Lou nodded, her mouth too dry to speak, and then managed a strangled, ‘Yes, ma’am.’
Was her crime so serious that she was going to be sent away before she had had a chance to prove herself? Despair filled her.
‘Hmm …’ The CO looked down at some papers on her desk.
‘Well, it seems that the War Office is determined to give you at least one reason to celebrate. At ease.’ She commanded them all, although poor Lou was in so much dread that she simply couldn’t relax her tense ribcage and stomach.
‘With regard to Wellington the matter of the incident in May with the Lancaster and its pilot, it has been decided that you should be awarded the George Cross for bravery. I may tell you that the Prime Minister recommended that you be put forward for this award.’
There was a funny buzzing in Lou’s ears and she was beginning to feel decidedly odd. A hand, the duty sergeant’s, she thought, was somehow or other on her back keeping her upright, giving her time to get over her disbelief and her shock and to salute her CO. And then a thought struck her.
Before she could stop herself Lou heard herself asking recklessly, ‘I am honoured, of course, ma’am, but …’
The CO was frowning. ‘But what, Campion?’
Lou took a deep breath. ‘But if it could be arranged, ma’am … that is to say, I wonder if it would be possible instead of me having the award for my Hut to be given back the points I lost them?’

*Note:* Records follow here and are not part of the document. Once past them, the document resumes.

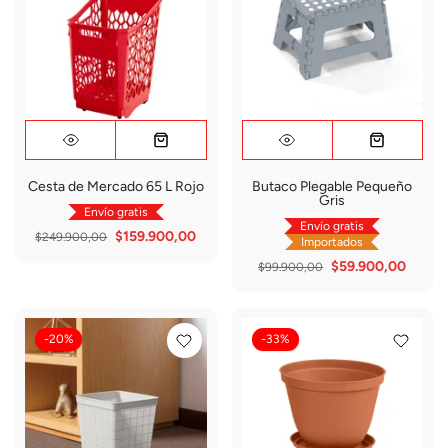
Cesta de Mercado 65 L Rojo
Butaco Plegable Pequeño
Gris
Envío gratis
Envío gratis
$159.900,00
$249.900,00
Importados
$59.900,00
$99.900,00
-20%
-33%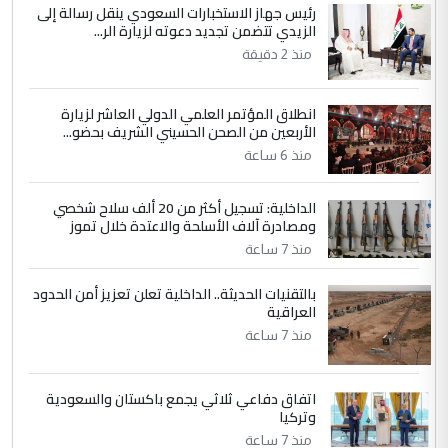
الاستماع للمدير ومغرفة ...
رئيس جهاز الاستخبارات السعودي ينقل رسالة إلى
الزيدي تتضمن تجديد دعوته لزيارة الر...
وزير الصحة يعفي مدير مستشفى الكرخ
الموضوع :
العام في بغداد
منذ 2 دقيقة
انطلاق المؤتمر العلمي الدولي العاشر لزيارة
4
سردار
الأربعين من الصحن الحسيني الشريف بحضو...
التعليق : واحد من عصابة علي ماما يسقط
منذ 6 ساعة
جنسية الرافد الثالث للعراق ومن اصول عريقة
ابا فرات ...
الداخلية: تسجيل أكثر من 20 ألف سلاح شخصي
الجواهري يرد على صدام حسين سل
ومصادرة آلاف الأسلحة والاعتدة خلال تموز
الموضوع :
مضجعيك يابن الزنا (نص كامل)
منذ 7 ساعة
بالتقنيات الحديثة.. الداخلية تعلن تعزيز أمن الحدود
5
سردار
العراقية
التعليق : واحد من عصابة علي ماما يسقط
منذ 7 ساعة
جنسية الرافد الثالث للعراق ومن اصول عريقة
ابا فرات ...
اتفاق دفاعي ثلاثي يجمع باكستان والسعودية
الجواهري يرد على صدام حسين سل
الموضوع :
وتركيا
مضجعيك يابن الزنا (نص كامل)
منذ 7 ساعة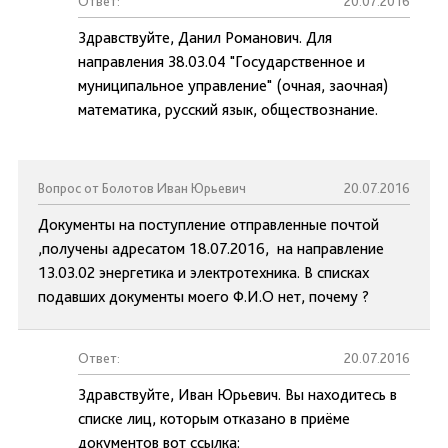
Ответ:
20.07.2016
Здравствуйте, Данил Романович. Для
направления 38.03.04 "Государственное и
муниципальное управление" (очная, заочная)
математика, русский язык, обществознание.
Вопрос от Болотов Иван Юрьевич
20.07.2016
Документы на поступление отправленные почтой
,получены адресатом 18.07.2016, на направление
13.03.02 энергетика и электротехника. В списках
подавших документы моего Ф.И.О нет, почему ?
Ответ:
20.07.2016
Здравствуйте, Иван Юрьевич. Вы находитесь в
списке лиц, которым отказано в приёме
документов вот ссылка: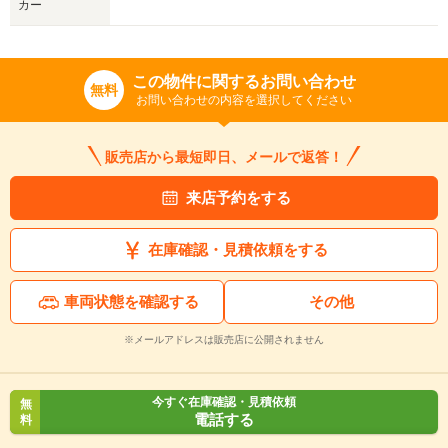
カー
この物件に関するお問い合わせ
無料
お問い合わせの内容を選択してください
販売店から最短即日、メールで返答！
来店予約をする
在庫確認・見積依頼をする
車両状態を確認する
その他
※メールアドレスは販売店に公開されません
今すぐ在庫確認・見積依頼
無
電話する
料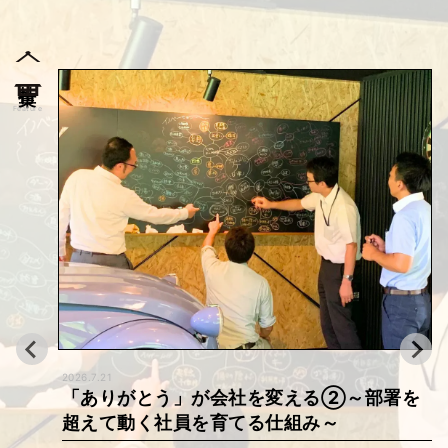
特集
Feature
2026.7.21
「ありがとう」が会社を変える①～創業14
0年企業・カクイチの現場改革～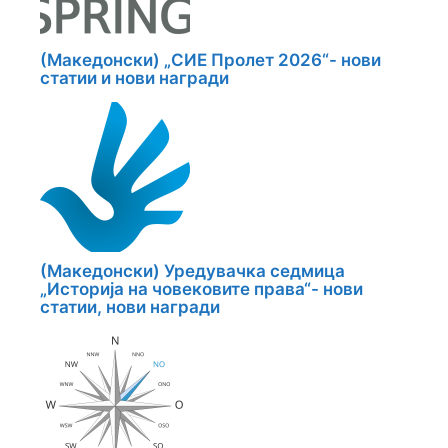
(Македонски) „СИЕ Пролет 2026“- нови
статии и нови награди
(Македонски) Уредувачка седмица
„Историја на човековите права“- нови
статии, нови награди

The silence that followed her request seemed to go on for ever. Now she had gone and done it and if she hadn’t been in trouble before then, she certainly was about to be now, Lou decided, her realisation that she shouldn’t have spoken confirmed by the CO’s crisp reply.
‘The awarding of an honour is not a matter for discussion or barter with its recipient, Campion. Therefore I intend to forget that such a discussion took place and I advise you to do the same.